Bien que les signes et symptômes étaient bien connus (fibrose pancréatique, malabsorption intestinale, infections pulmonaires récurrentes et potentiellement mortelles, sueur salée), les premiers indices sur la pathophysiologie de base arrivèrent seulement en 1982 avec la découverte d’une perméabilité épithéliale au chlore réduite [2, 3]. Enfin la recherche médicale rattrapait l’ancien proverbe, «Malheur à l’enfant chez qui un baiser sur le front a un goût salé. Il est ensorcelé et doit mourir bientôt».
La course au gène
La course au gène commença; mais comment le trouver? Dans les années 1980 le génome humain était à peine exploré et aucun gène responsable d’une maladie humaine n’avait été découvert sans l’aide d’une séquence protéique déjà connue ou d’un autre indice permettant de savoir où dans le génome se trouvait le gène.
De nombreux chercheurs investiguaient des familles atteintes de mucoviscidose dans l’espoir de trouver une étiquette génomique pour le gène. Premier pas en 1985: Lap Chi Tsui [4] découvre un marqueur génétique sur le chromosome 7 qui était transmis en liaison avec la maladie entre individus et à travers les générations. Le gène était localisé, avec une précision d’environ 30 000 000 paires de bases!
La chasse s’accélère. Le groupe de Williamson à Londres utilisa la technique conventionnelle de «marcher» le long du chromosome, commençant à partir du marqueur lié et cherchant, pas-à-pas, une séquence qui pourrait être «le gène». De l’autre côté de l’Atlantique, deux groupes réunissent leurs forces et s’investissent dans une technique innovatrice, le «saut sur le chromosome», qui permettait de traverser les grandes distances entre deux marqueurs génétiques beaucoup plus rapidement que la «marche». Le groupe de Francis Collins (qui dirigera plus tard le Projet du génome humain et deviendra Directeur des «National Institutes of Health» [NIH]) sautait de position en position, et le groupe de Tsui à Toronto cherchait des gènes autour des points d’atterrissage.
Entretemps, en Suisse ...
A cette époque en Suisse, nous étions plusieurs dans les laboratoires de génétique médicale à pratiquer déjà des analyses familiales, notamment afin d’identifier des personnes porteuses à risque d’avoir des enfants atteints et pour effectuer des diagnostics prénatals. Cependant, en attente de la découverte du gène lui-même, nos analyses étaient laborieuses, parfois moins de 100% précises, et disponibles seulement pour quelques familles.

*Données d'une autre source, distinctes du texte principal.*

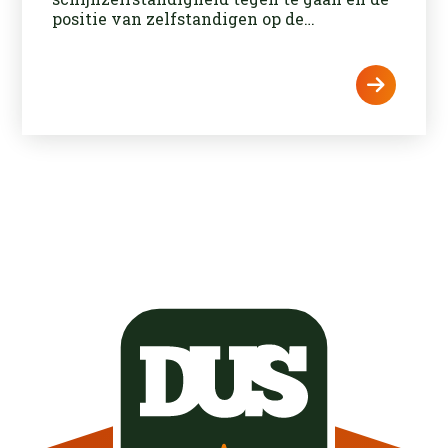
positie van zelfstandigen op de
arbeidsmarkt te verduidelijken. Maar wat
houden deze regels precies in, en wat
betekent dit voor jou als ondernemer? In
deze blog geven we je een overzicht van
de belangrijkste veranderingen en
praktische tips. Door hier goed op
voorbereid te zijn, kun je jouw positie als
zelfstandige versterken en voldoen aan de
nieuwste wet- en regelgeving.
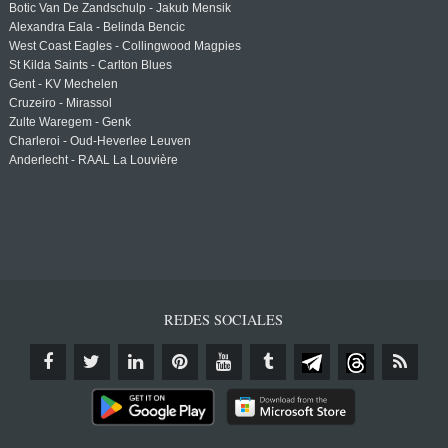
Botic Van De Zandschulp - Jakub Mensik
Alexandra Eala - Belinda Bencic
West Coast Eagles - Collingwood Magpies
St Kilda Saints - Carlton Blues
Gent - KV Mechelen
Cruzeiro - Mirassol
Zulte Waregem - Genk
Charleroi - Oud-Heverlee Leuven
Anderlecht - RAAL La Louvière
REDES SOCIALES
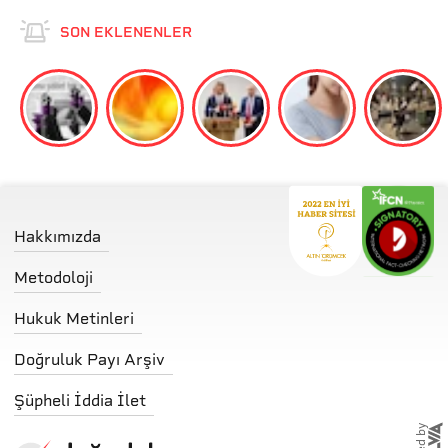
SON EKLENENLER
Hakkımızda
Metodoloji
Hukuk Metinleri
Doğruluk Payı Arşiv
Şüpheli İddia İlet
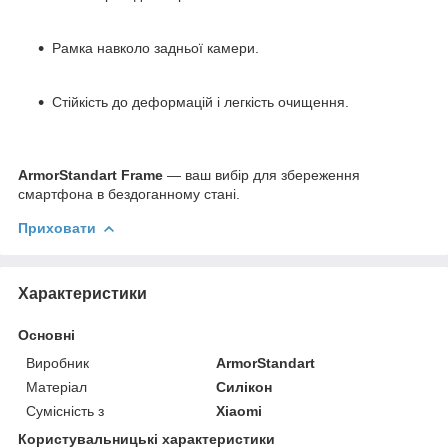
Рамка навколо задньої камери.
Стійкість до деформацій і легкість очищення.
ArmorStandart Frame
— ваш вибір для збереження
смартфона в бездоганному стані.
Приховати
Характеристики
Основні
Виробник
ArmorStandart
Матеріал
Силікон
Сумісність з
Xiaomi
Користувальницькі характеристики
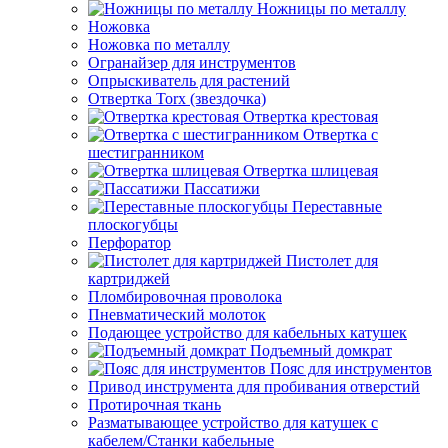
Ножницы по металлу
Ножовка
Ножовка по металлу
Огранайзер для инструментов
Опрыскиватель для растений
Отвертка Torx (звездочка)
Отвертка крестовая
Отвертка с
шестигранником
Отвертка шлицевая
Пассатижи
Переставные
плоскогубцы
Перфоратор
Пистолет для
картриджей
Пломбировочная проволока
Пневматический молоток
Подающее устройство для кабельных катушек
Подъемный домкрат
Пояс для инструментов
Привод инструмента для пробивания отверстий
Протирочная ткань
Разматывающее устройство для катушек с
кабелем/Станки кабельные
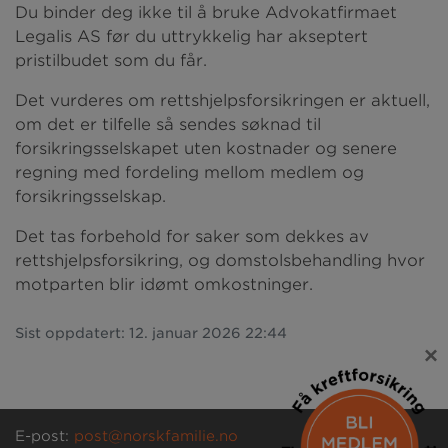
Du binder deg ikke til å bruke Advokatfirmaet
Legalis AS før du uttrykkelig har akseptert
pristilbudet som du får.
Det vurderes om rettshjelpsforsikringen er aktuell,
om det er tilfelle så sendes søknad til
forsikringsselskapet uten kostnader og senere
regning med fordeling mellom medlem og
forsikringsselskap.
Det tas forbehold for saker som dekkes av
rettshjelpsforsikring, og domstolsbehandling hvor
motparten blir idømt omkostninger.
Sist oppdatert: 12. januar 2026 22:44
×
E-post:
post@norskfamilie.no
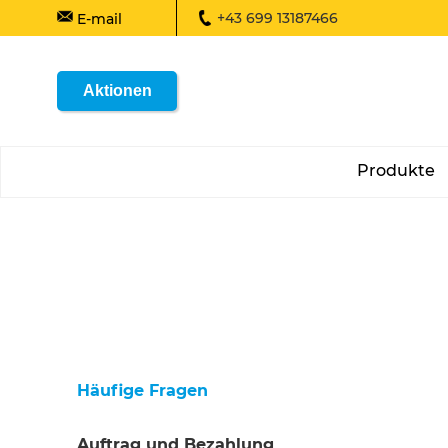
+43 699 13187466
E-mail
Aktionen
Produkte
Häufige Fragen
Auftrag und Bezahlung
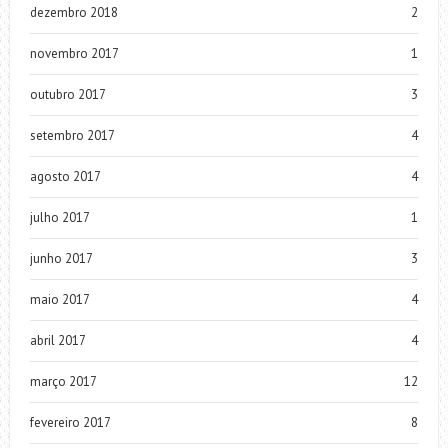
dezembro 2018
2
novembro 2017
1
outubro 2017
3
setembro 2017
4
agosto 2017
4
julho 2017
1
junho 2017
3
maio 2017
4
abril 2017
4
março 2017
12
fevereiro 2017
8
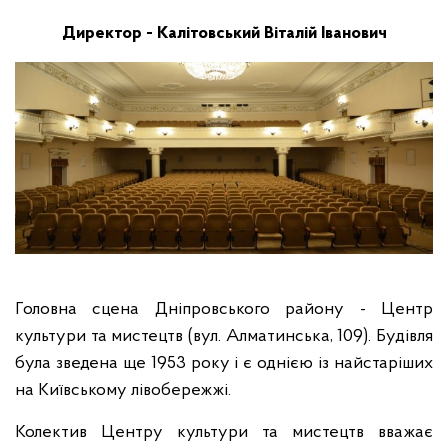
Директор - Калітовський Віталій Іванович
Головна сцена Дніпровського району - Центр
культури та мистецтв (вул. Алматинська, 109). Будівля
була зведена ще 1953 року і є однією із найстаріших
на Київському лівобережжі.
Колектив Центру культури та мистецтв вважає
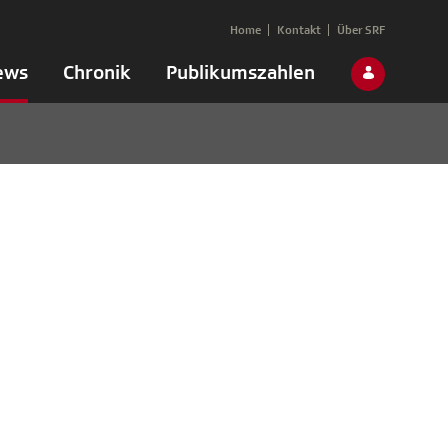
Home
Kontakt
Über SRF
ews
Chronik
Publikumszahlen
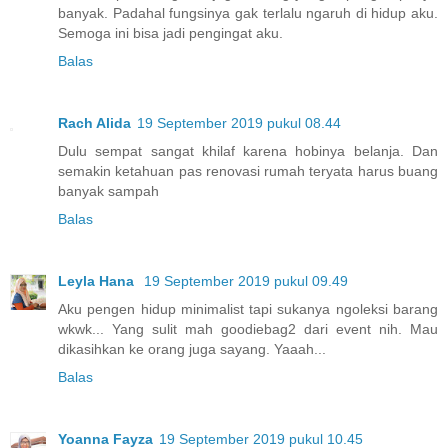
banyak. Padahal fungsinya gak terlalu ngaruh di hidup aku.
Semoga ini bisa jadi pengingat aku.
Balas
Rach Alida
19 September 2019 pukul 08.44
Dulu sempat sangat khilaf karena hobinya belanja. Dan
semakin ketahuan pas renovasi rumah teryata harus buang
banyak sampah
Balas
Leyla Hana
19 September 2019 pukul 09.49
Aku pengen hidup minimalist tapi sukanya ngoleksi barang
wkwk... Yang sulit mah goodiebag2 dari event nih. Mau
dikasihkan ke orang juga sayang. Yaaah...
Balas
Yoanna Fayza
19 September 2019 pukul 10.45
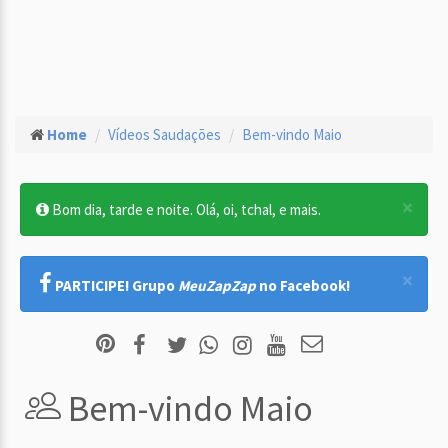
Home
Vídeos Saudações
Bem-vindo Maio
×
Bom dia, tarde e noite. Olá, oi, tchal, e mais.
×
PARTICIPE! Grupo
MeuZapZap
no Facebook!
Bem-vindo Maio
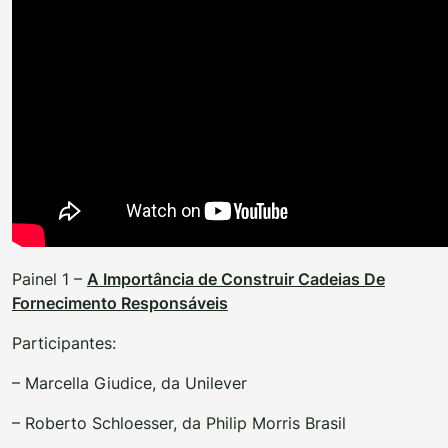
Painel 1 –
A Importância de Construir Cadeias De
Fornecimento Responsáveis
Participantes:
– Marcella Giudice, da Unilever
– Roberto Schloesser, da Philip Morris Brasil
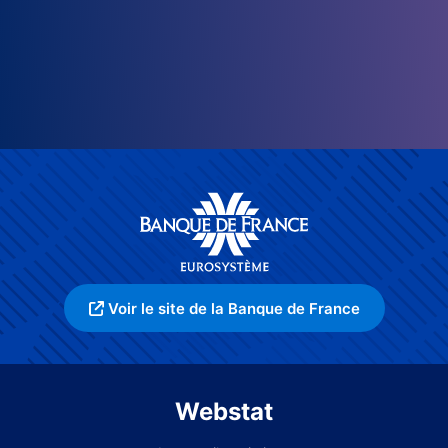
Voir le site de la Banque de France
Webstat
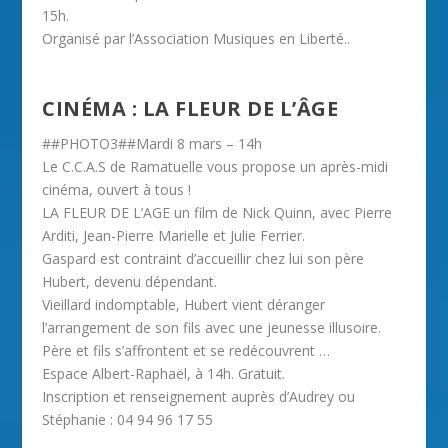
15h.
Organisé par l’Association Musiques en Liberté..
CINÉMA : LA FLEUR DE L’ÂGE
##PHOTO3##Mardi 8 mars – 14h
Le C.C.A.S de Ramatuelle vous propose un après-midi
cinéma, ouvert à tous !
LA FLEUR DE L’AGE un film de Nick Quinn, avec Pierre
Arditi, Jean-Pierre Marielle et Julie Ferrier.
Gaspard est contraint d’accueillir chez lui son père
Hubert, devenu dépendant.
Vieillard indomptable, Hubert vient déranger
l’arrangement de son fils avec une jeunesse illusoire.
Père et fils s’affrontent et se redécouvrent …
Espace Albert-Raphaël, à 14h. Gratuit.
Inscription et renseignement auprès d’Audrey ou
Stéphanie : 04 94 96 17 55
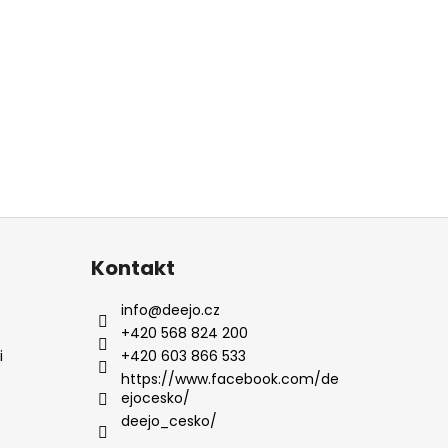
Kontakt
info
@
deejo.cz
+420 568 824 200
i
+420 603 866 533
https://www.facebook.com/de
ejocesko/
deejo_cesko/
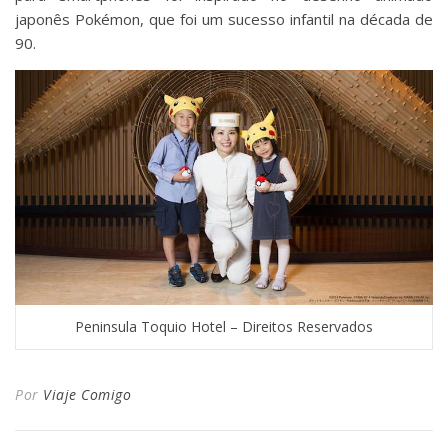
japonês Pokémon, que foi um sucesso infantil na década de
90.
Peninsula Toquio Hotel – Direitos Reservados
Por
Viaje Comigo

Dès le printemps 1989, l’excitation monte dans la communauté génétique; courant du mois d’août, nous savions que le gène avait été trouvé mais le secret autour de la publication était absolu. Finalement nous l’entendions: le gène sortira dans le journal Science le 8 septembre! Le prochain défi: comment l’obtenir? En 1989, sans internet, nous devions attendre l’arrivée du journal papier, par la poste; une attente inconcevable. Solution joker, nous appelions des amis aux Etats-Unis, «s’il te plaît faxe-moi la séquence». Enfin la séquence, et les articles, arrivent – dans les prochaines semaines, en Suisse comme ailleurs dans le monde, les «primers» étaient commandés et nous nous mettions à réanalyser nos familles par la fameuse technique directe et précise de la PCR (réaction en chaîne par polymérase, qui elle-même fut inventée moins de 4 ans auparavant).
Pourquoi si nouveau, si important?
Science, 8 septembre 1989. Le saut sur le chromosome avait gagné et le groupe de Toronto publie trois articles [5–7] sur le «gène de la mucoviscidose». Pourquoi si nouveau, si important? Il s’agissait tout simplement du premier gène pour une maladie humaine découvert purement par des techniques génomiques, ouvrant la voie à 20 ans de découvertes en génétique médicale.
Et le gène lui-même? Sa séquence et structure correspondaient parfaitement à la fonction soupçonnée d’un canal ionique transmembranaire et on le nomma CFTR, pour «cystic fibrosis transmembrane conductance regulator». La découverte clé, qui déjà en mai 1989 avait convaincu Tsui et Collins, était la présence chez de nombreux patients d’une délétion de 3 bases d’ADN sur les deux copies du gène, éliminant un acide aminé parmi 1480 de la protéine; les personnes sans la maladie n’avaient jamais les deux copies touchées. Il s’agissait de la mutation connue aujourd’hui comme la cause la plus fréquente de la maladie, appelée F508del.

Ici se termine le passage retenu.